Fighting Poverty with Passion
This has been a month of perspective for me, and I can honestly say that I’ve enjoyed it all. I finalized my transition, and now I find myself working as Youth Rebuilding New Orleans’ first VISTA. Working my way through orientation at another site and getting to know the staff has been a learning experience, as has all of my VISTA term. Thankfully the staff here is welcoming and has open people who are always willing to provide helpful assistance when I’m looking for a task to pitch in and participate.
Though work is still work, I find that the day-to-day grind isn’t nearly as demanding; and for that I am thankful. As I begin to buckle down this month to start studying for the MCAT in preparation for my entrance to Tulane Medical School in July, I find myself prioritizing my time more and more. My reasonable work hours give way to reasonable free time, which I’m endeavoring to make the most of living in this city. My New Year’s resolutions have me taking time to venture out to local eateries to try new places and to familiarize myself with the city a bit more, which has so far worked well in exposing me to new environments and locales.

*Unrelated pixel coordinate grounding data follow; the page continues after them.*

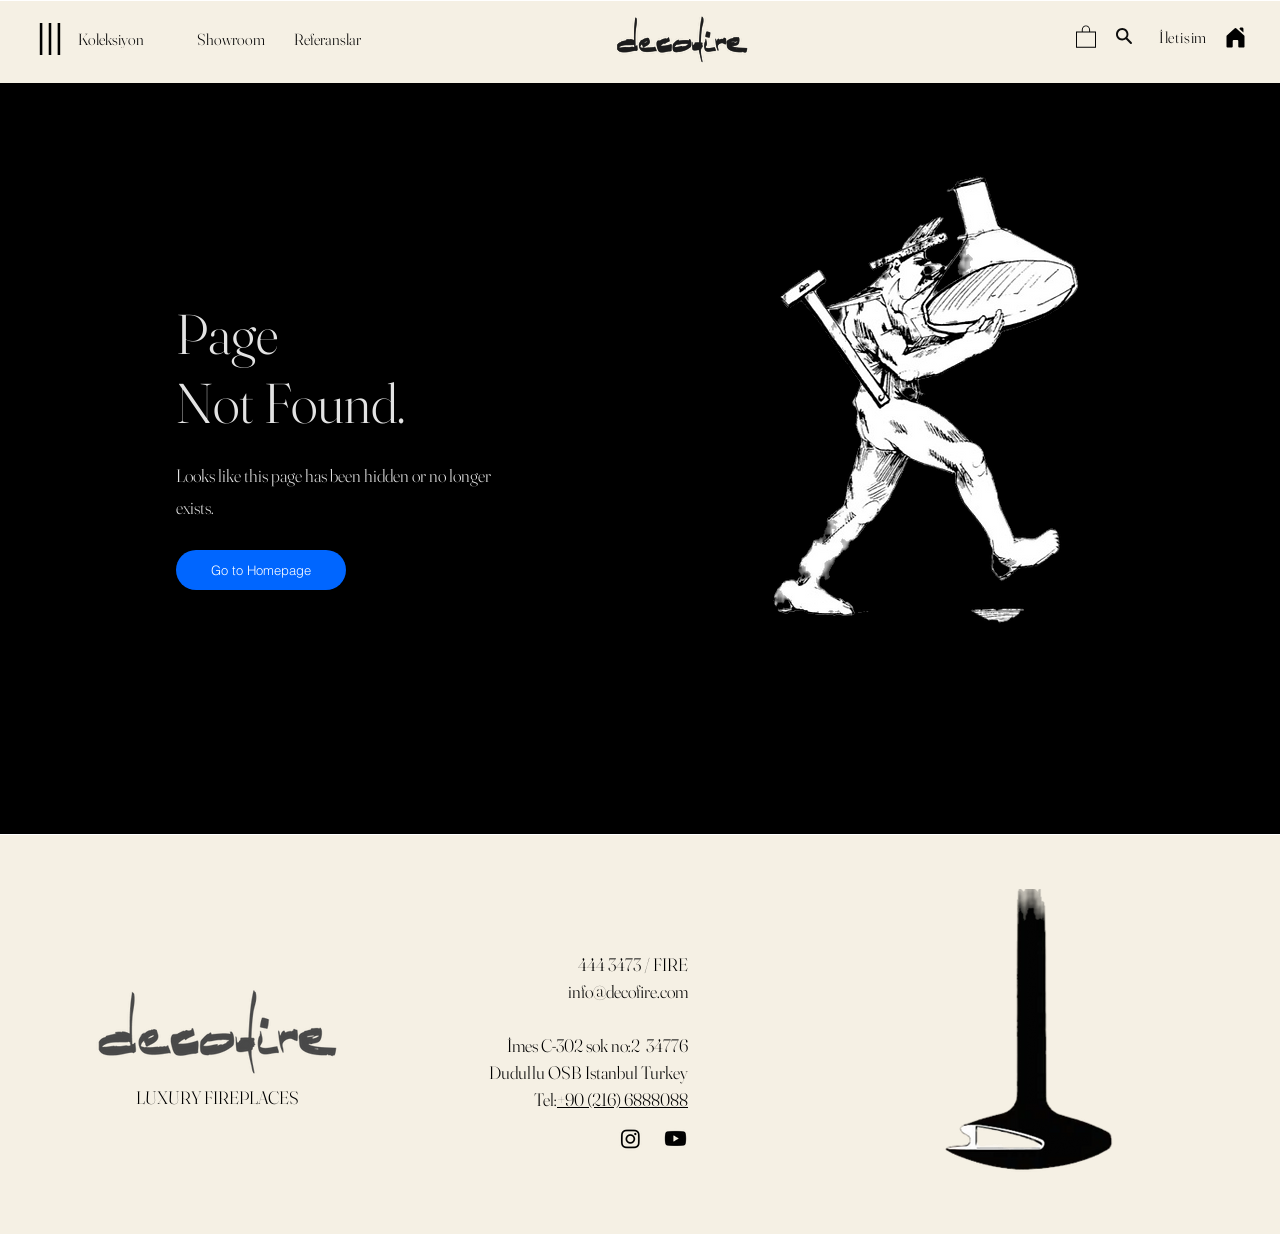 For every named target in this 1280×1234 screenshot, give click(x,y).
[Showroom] (231, 39)
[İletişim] (1183, 36)
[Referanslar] (327, 39)
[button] (1086, 36)
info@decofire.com (628, 991)
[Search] (1124, 36)
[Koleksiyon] (79, 39)
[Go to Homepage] (261, 570)
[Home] (1235, 37) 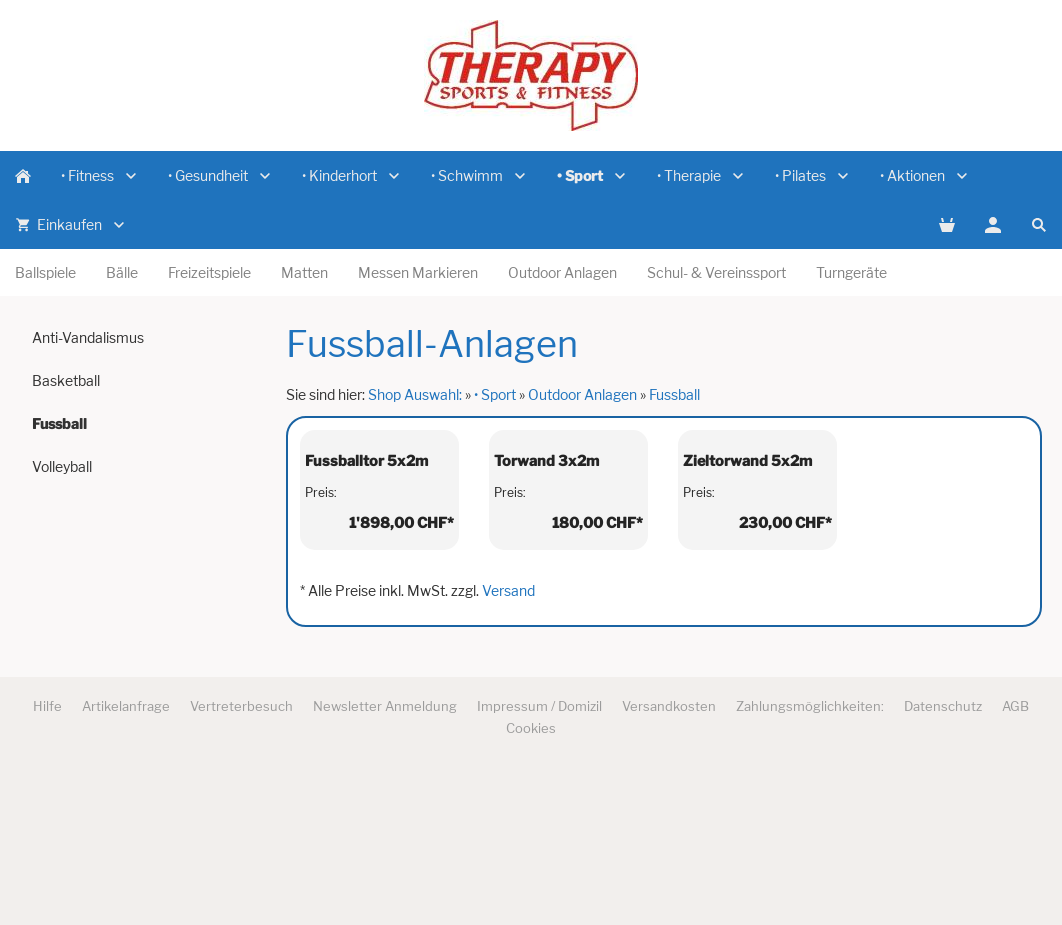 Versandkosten (669, 855)
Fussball (674, 394)
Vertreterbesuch (241, 855)
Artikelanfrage (126, 855)
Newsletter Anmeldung (385, 855)
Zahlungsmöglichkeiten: (810, 855)
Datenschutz (943, 855)
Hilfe (47, 855)
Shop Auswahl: (415, 394)
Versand (508, 739)
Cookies (531, 877)
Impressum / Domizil (539, 855)
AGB (1015, 855)
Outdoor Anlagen (582, 394)
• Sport (495, 394)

As we’ve finally turned the corner into 2012, I’m looking at the future with greater clarity. My VISTA term is half over, and I find myself troubled on occasion, about several things. I ask myself what I will have learned from this experience, what I’ll have gained, and what I should be taking away from giving twelve months of my life to this program. The tangibles are easy to see: I made good friends, saw a side of the city I never would have in other circumstances, and I got to experience living in a situation over which I had very little control. Of course when I stop to think about this experience, it’s clear that I’m not doing this for myself, regardless of how much I may gain from the experience.
It’s interesting to me to make a list of what I’ve learned so far from being a VISTA, and how it may apply to me in future. I’ve learned (and am still learning) flexibility, and the importance of keeping attachments to plans at a minimum. Though I’m on a steady work-schedule now, I know that things will not always be this way. As my VISTA term continues, then as a Medical student, and later as a doctor, I will be at the mercy of my work. I’m beginning to see that it’s better to go into a situation expecting to roll with the punches, instead of resisting because of what was initially planned. I’ve also learned that it’s equally important to keep sufficient tethers to the rest of the world so that I don’t become disillusioned with what I do, and don’t lose touch with the more social aspects of my personality. My VISTA experience is allowing me to see all of this.